**WORK REQUEST:** Output each of the entries exactly, skipping every picture they contain.
____________________
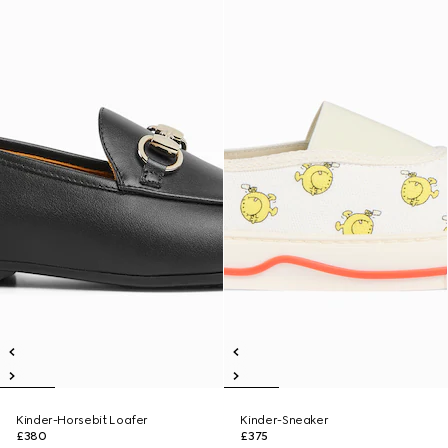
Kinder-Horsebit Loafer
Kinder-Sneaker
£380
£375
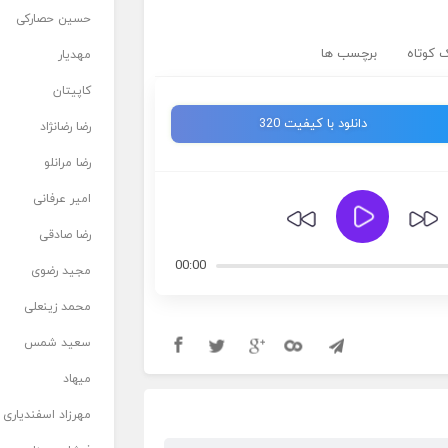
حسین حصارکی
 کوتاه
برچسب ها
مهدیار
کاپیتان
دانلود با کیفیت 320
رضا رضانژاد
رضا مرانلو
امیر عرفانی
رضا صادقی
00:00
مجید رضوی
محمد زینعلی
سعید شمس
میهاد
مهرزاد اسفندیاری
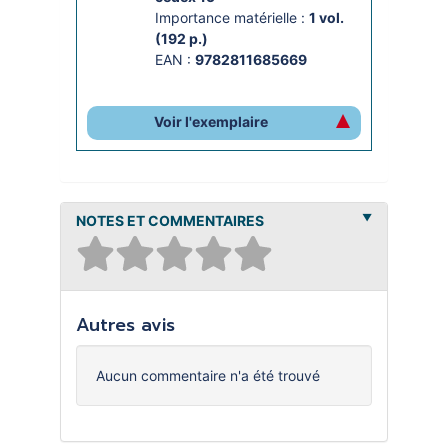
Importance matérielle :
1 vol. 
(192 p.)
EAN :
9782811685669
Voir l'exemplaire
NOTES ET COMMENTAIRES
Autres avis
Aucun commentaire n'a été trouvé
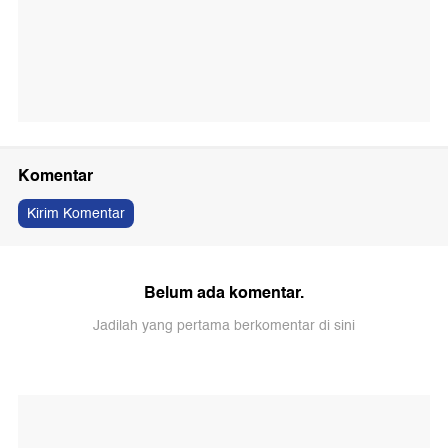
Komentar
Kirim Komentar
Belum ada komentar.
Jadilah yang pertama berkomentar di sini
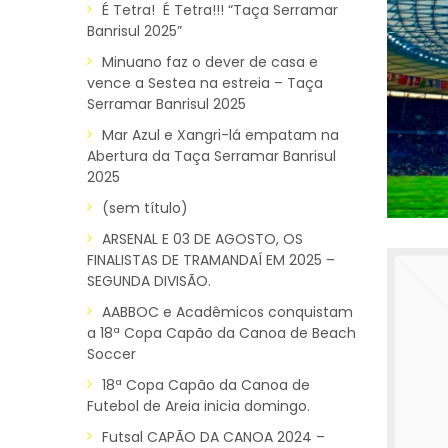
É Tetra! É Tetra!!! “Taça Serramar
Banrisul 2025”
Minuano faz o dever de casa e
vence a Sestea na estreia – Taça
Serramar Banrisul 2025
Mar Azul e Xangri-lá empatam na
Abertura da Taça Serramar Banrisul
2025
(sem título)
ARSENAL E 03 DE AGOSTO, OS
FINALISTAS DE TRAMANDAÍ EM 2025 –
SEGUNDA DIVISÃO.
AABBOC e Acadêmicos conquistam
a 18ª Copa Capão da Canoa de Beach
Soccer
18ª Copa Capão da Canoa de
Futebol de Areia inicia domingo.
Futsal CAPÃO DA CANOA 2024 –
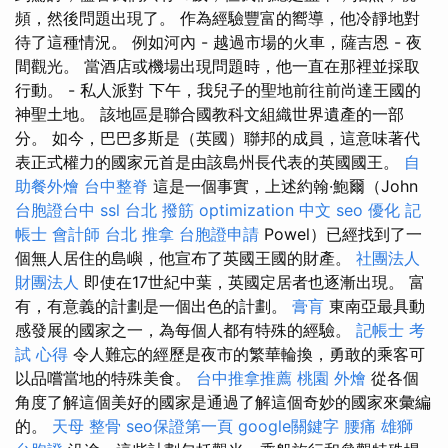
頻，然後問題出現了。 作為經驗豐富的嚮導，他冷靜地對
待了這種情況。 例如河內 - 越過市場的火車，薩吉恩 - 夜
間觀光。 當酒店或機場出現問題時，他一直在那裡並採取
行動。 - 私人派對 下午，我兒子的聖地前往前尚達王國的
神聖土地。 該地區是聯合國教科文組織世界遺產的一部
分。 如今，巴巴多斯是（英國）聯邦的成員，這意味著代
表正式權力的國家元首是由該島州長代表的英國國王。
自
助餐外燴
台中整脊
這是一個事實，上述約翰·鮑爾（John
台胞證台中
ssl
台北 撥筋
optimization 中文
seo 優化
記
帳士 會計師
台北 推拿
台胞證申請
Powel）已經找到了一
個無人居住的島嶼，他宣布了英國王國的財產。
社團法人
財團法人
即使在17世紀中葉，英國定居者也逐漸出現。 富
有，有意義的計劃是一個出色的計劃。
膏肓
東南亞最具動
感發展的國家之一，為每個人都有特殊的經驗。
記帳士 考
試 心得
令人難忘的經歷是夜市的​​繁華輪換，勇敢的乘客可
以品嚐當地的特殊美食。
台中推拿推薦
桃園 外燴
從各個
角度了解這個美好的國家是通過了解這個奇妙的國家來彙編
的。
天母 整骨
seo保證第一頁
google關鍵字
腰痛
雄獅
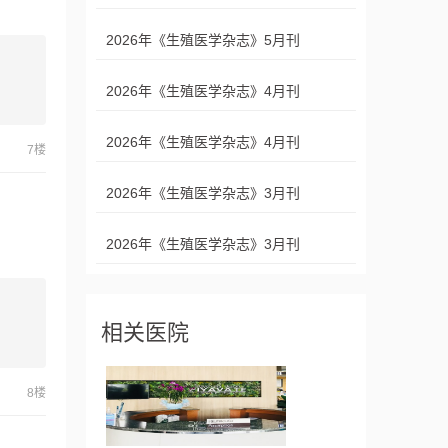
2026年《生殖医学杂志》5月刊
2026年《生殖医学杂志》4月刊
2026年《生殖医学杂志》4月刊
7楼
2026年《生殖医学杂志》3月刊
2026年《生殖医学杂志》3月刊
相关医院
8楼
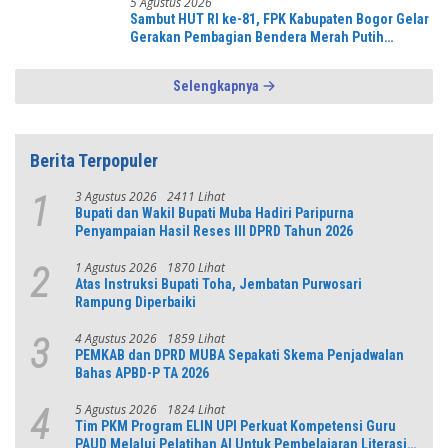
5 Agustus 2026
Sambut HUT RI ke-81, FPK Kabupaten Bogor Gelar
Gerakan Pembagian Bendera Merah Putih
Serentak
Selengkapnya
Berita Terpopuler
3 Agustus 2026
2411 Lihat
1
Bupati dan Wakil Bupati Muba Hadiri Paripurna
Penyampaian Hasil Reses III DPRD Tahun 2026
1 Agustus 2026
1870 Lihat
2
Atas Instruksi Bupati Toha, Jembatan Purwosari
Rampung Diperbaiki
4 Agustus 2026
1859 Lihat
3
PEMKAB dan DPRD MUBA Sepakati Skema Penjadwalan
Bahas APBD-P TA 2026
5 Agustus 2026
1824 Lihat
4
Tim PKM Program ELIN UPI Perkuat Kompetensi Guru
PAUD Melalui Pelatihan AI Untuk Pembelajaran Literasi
____________________
**RESPONSE:**
Kinder-Horsebit Loafer
Kinder-Sneaker
£380
£375
حسین حصارکی
 کوتاه
برچسب ها
مهدیار
کاپیتان
دانلود با کیفیت 320
رضا رضانژاد
رضا مرانلو
امیر عرفانی
رضا صادقی
00:00
مجید رضوی
محمد زینعلی
سعید شمس
میهاد
مهرزاد اسفندیاری
Importance matérielle :
1 vol. 
(192 p.)
EAN :
9782811685669
Voir l'exemplaire
NOTES ET COMMENTAIRES
Autres avis
Aucun commentaire n'a été trouvé
Komentar
Kirim Komentar
Belum ada komentar.
Jadilah yang pertama berkomentar di sini
É Tetra! É Tetra!!! “Taça Serramar
Banrisul 2025”
Minuano faz o dever de casa e
vence a Sestea na estreia – Taça
Serramar Banrisul 2025
Mar Azul e Xangri-lá empatam na
Abertura da Taça Serramar Banrisul
2025
(sem título)
ARSENAL E 03 DE AGOSTO, OS
FINALISTAS DE TRAMANDAÍ EM 2025 –
SEGUNDA DIVISÃO.
AABBOC e Acadêmicos conquistam
a 18ª Copa Capão da Canoa de Beach
Soccer
18ª Copa Capão da Canoa de
Futebol de Areia inicia domingo.
Futsal CAPÃO DA CANOA 2024 –
頻，然後問題出現了。 作為經驗豐富的嚮導，他冷靜地對
待了這種情況。 例如河內 - 越過市場的火車，薩吉恩 - 夜
間觀光。 當酒店或機場出現問題時，他一直在那裡並採取
行動。 - 私人派對 下午，我兒子的聖地前往前尚達王國的
神聖土地。 該地區是聯合國教科文組織世界遺產的一部
分。 如今，巴巴多斯是（英國）聯邦的成員，這意味著代
表正式權力的國家元首是由該島州長代表的英國國王。
自
助餐外燴
台中整脊
這是一個事實，上述約翰·鮑爾（John
台胞證台中
ssl
台北 撥筋
optimization 中文
seo 優化
記
帳士 會計師
台北 推拿
台胞證申請
Powel）已經找到了一
個無人居住的島嶼，他宣布了英國王國的財產。
社團法人
財團法人
即使在17世紀中葉，英國定居者也逐漸出現。 富
有，有意義的計劃是一個出色的計劃。
膏肓
東南亞最具動
感發展的國家之一，為每個人都有特殊的經驗。
記帳士 考
試 心得
令人難忘的經歷是夜市的​​繁華輪換，勇敢的乘客可
以品嚐當地的特殊美食。
台中推拿推薦
桃園 外燴
從各個
角度了解這個美好的國家是通過了解這個奇妙的國家來彙編
的。
天母 整骨
seo保證第一頁
google關鍵字
腰痛
雄獅
2026年《生殖医学杂志》5月刊
2026年《生殖医学杂志》4月刊
2026年《生殖医学杂志》4月刊
7楼
2026年《生殖医学杂志》3月刊
2026年《生殖医学杂志》3月刊
相关医院
8楼
5 Agustus 2026
Sambut HUT RI ke-81, FPK Kabupaten Bogor Gelar
Gerakan Pembagian Bendera Merah Putih
Serentak
Selengkapnya
Berita Terpopuler
3 Agustus 2026
2411 Lihat
1
Bupati dan Wakil Bupati Muba Hadiri Paripurna
Penyampaian Hasil Reses III DPRD Tahun 2026
1 Agustus 2026
1870 Lihat
2
Atas Instruksi Bupati Toha, Jembatan Purwosari
Rampung Diperbaiki
4 Agustus 2026
1859 Lihat
3
PEMKAB dan DPRD MUBA Sepakati Skema Penjadwalan
Bahas APBD-P TA 2026
5 Agustus 2026
1824 Lihat
4
Tim PKM Program ELIN UPI Perkuat Kompetensi Guru
PAUD Melalui Pelatihan AI Untuk Pembelajaran Literasi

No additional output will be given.